Re: UTF8 case insensitive matching



At 04:31 PM 10/25/00 +0200, Stig Venås wrote:
>On Tue, Oct 24, 2000 at 01:11:25PM -0700, Kurt D. Zeilenga wrote:
>> The DN normalization and matching?
>
>I'm looking at this. I have some questions.
>
>I'm writing UTF8str2upper and perhaps some other UTF8 functions
>that need liblunicode to work. I think they belong in utf8.c in
>libldap, but it's not so good I think, if applications that use
>libldap also must link with liblunicode. Where should I put it?


ldap_pvt_uc.h/-llunicode

>I'm not sure, but I think that the width of a character in UTF8
>might change when you change casing. Does anyone know for sure
>if it might?

Yes.

>If it can change, dn_normalize will have to malloc
>space for a new string and return a pointer to that.
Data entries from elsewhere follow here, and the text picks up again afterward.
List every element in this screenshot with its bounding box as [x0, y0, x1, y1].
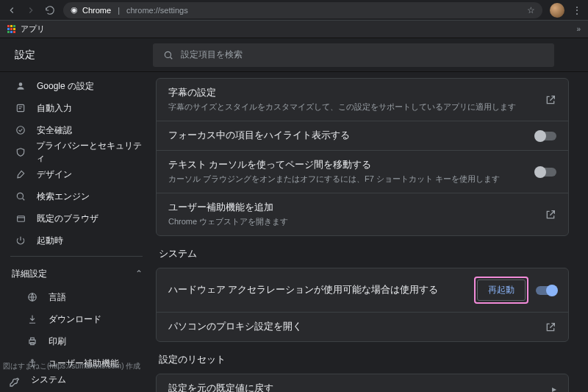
bookmark-star-icon[interactable]: ☆ — [527, 5, 535, 15]
focus-toggle[interactable] — [536, 132, 556, 140]
download-icon — [26, 314, 38, 324]
sidebar-item-privacy[interactable]: プライバシーとセキュリティ — [0, 141, 153, 163]
reset-section-title: 設定のリセット — [159, 354, 566, 366]
url-path: chrome://settings — [126, 6, 188, 15]
wrench-icon — [9, 376, 21, 388]
url-host: Chrome — [82, 6, 111, 15]
sidebar-item-downloads[interactable]: ダウンロード — [0, 308, 153, 330]
site-icon: ◉ — [71, 5, 78, 15]
sidebar-item-safety[interactable]: 安全確認 — [0, 119, 153, 141]
page-title: 設定 — [12, 49, 153, 62]
row-captions[interactable]: 字幕の設定字幕のサイズとスタイルをカスタマイズして、この設定をサポートしているア… — [157, 79, 568, 121]
svg-point-3 — [17, 126, 25, 135]
chevron-right-icon: ▸ — [552, 384, 556, 393]
autofill-icon — [15, 103, 26, 113]
power-icon — [15, 235, 26, 246]
sidebar-item-print[interactable]: 印刷 — [0, 330, 153, 352]
chevron-up-icon: ⌃ — [135, 268, 143, 279]
svg-point-4 — [17, 193, 23, 199]
relaunch-button[interactable]: 再起動 — [477, 279, 526, 301]
row-focus-highlight[interactable]: フォーカス中の項目をハイライト表示する — [157, 121, 568, 151]
check-icon — [15, 125, 26, 135]
row-proxy[interactable]: パソコンのプロキシ設定を開く — [157, 313, 568, 341]
brush-icon — [15, 169, 26, 179]
image-watermark: 図はすまねこ(https://sumaneko.com) 作成 — [3, 361, 140, 371]
forward-button[interactable] — [25, 4, 37, 16]
row-hw-accel[interactable]: ハードウェア アクセラレーションが使用可能な場合は使用する 再起動 — [157, 268, 568, 313]
svg-point-1 — [19, 82, 23, 86]
globe-icon — [26, 292, 38, 302]
system-section-title: システム — [159, 248, 566, 260]
sidebar-item-google[interactable]: Google の設定 — [0, 75, 153, 97]
row-add-accessibility[interactable]: ユーザー補助機能を追加Chrome ウェブストアを開きます — [157, 193, 568, 235]
print-icon — [26, 336, 38, 346]
sidebar-item-autofill[interactable]: 自動入力 — [0, 97, 153, 119]
sidebar-advanced-toggle[interactable]: 詳細設定 ⌃ — [0, 261, 153, 286]
apps-label[interactable]: アプリ — [21, 24, 45, 35]
sidebar-item-startup[interactable]: 起動時 — [0, 229, 153, 252]
search-icon — [15, 191, 26, 202]
external-link-icon — [545, 209, 556, 221]
settings-sidebar: Google の設定 自動入力 安全確認 プライバシーとセキュリティ デザイン … — [0, 72, 153, 392]
settings-content: 字幕の設定字幕のサイズとスタイルをカスタマイズして、この設定をサポートしているア… — [153, 72, 588, 392]
footer-system-label: システム — [31, 374, 66, 386]
sidebar-item-language[interactable]: 言語 — [0, 286, 153, 308]
search-icon — [163, 50, 173, 60]
reload-button[interactable] — [44, 4, 56, 16]
caret-toggle[interactable] — [536, 168, 556, 177]
system-card: ハードウェア アクセラレーションが使用可能な場合は使用する 再起動 パソコンのプ… — [156, 268, 569, 342]
sidebar-item-search-engine[interactable]: 検索エンジン — [0, 185, 153, 207]
browser-toolbar: ◉ Chrome | chrome://settings ☆ ⋮ — [0, 0, 588, 21]
browser-icon — [15, 214, 26, 224]
back-button[interactable] — [6, 4, 18, 16]
bookmark-overflow-icon[interactable]: » — [576, 25, 581, 33]
bookmark-bar: アプリ » — [0, 21, 588, 38]
relaunch-highlight: 再起動 — [474, 277, 528, 304]
external-link-icon — [545, 94, 556, 106]
omnibox[interactable]: ◉ Chrome | chrome://settings ☆ — [63, 2, 542, 18]
sidebar-item-appearance[interactable]: デザイン — [0, 163, 153, 185]
settings-header: 設定 設定項目を検索 — [0, 38, 588, 72]
settings-search[interactable]: 設定項目を検索 — [153, 43, 554, 67]
kebab-menu-icon[interactable]: ⋮ — [572, 4, 582, 16]
row-reset[interactable]: 設定を元の既定値に戻す ▸ — [157, 374, 568, 392]
svg-rect-8 — [31, 338, 35, 340]
svg-rect-5 — [17, 215, 24, 221]
svg-point-0 — [165, 51, 171, 57]
person-icon — [15, 81, 26, 91]
sidebar-item-default-browser[interactable]: 既定のブラウザ — [0, 207, 153, 229]
external-link-icon — [545, 321, 556, 333]
reset-card: 設定を元の既定値に戻す ▸ — [156, 374, 569, 392]
row-caret-browsing[interactable]: テキスト カーソルを使ってページ間を移動するカーソル ブラウジングをオンまたはオ… — [157, 151, 568, 193]
apps-icon[interactable] — [7, 25, 16, 34]
profile-avatar[interactable] — [550, 3, 564, 18]
shield-icon — [15, 147, 26, 157]
accessibility-card: 字幕の設定字幕のサイズとスタイルをカスタマイズして、この設定をサポートしているア… — [156, 78, 569, 236]
search-placeholder: 設定項目を検索 — [181, 49, 243, 61]
hw-accel-toggle[interactable] — [536, 286, 556, 295]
This is needed anyway for quoting/escape normalization...

>A lot of
>code would have to be changed then. An easy but incorrect way
>out could be to simply not change casing for a character if
>the size is different. It would still be better than todays
>situation.

We can certainly cheat in the short term....

Long term, we need to use the dnValidate()/dnNormalizer()
semantics instead of the dn_validate()/dn_normalize() semantics.  

In the mid term, to avoid the ripple effect of the
dn_validate()/dn_normalize() change, I suggest that temporary
versions of dn_validate()/dn_normalize() be implemented which
use dnValidate()/dnNormalize() to do the work but provide old
semantics otherwise.

The dnValidate()/dnNormalize(), besides dealing with
lower/upper case length changes, can:
   validate/normalize attribute type
   unescape/unquoting, validate/normalize value (*) and reescape
     * extra credit: per value syntax

Kurt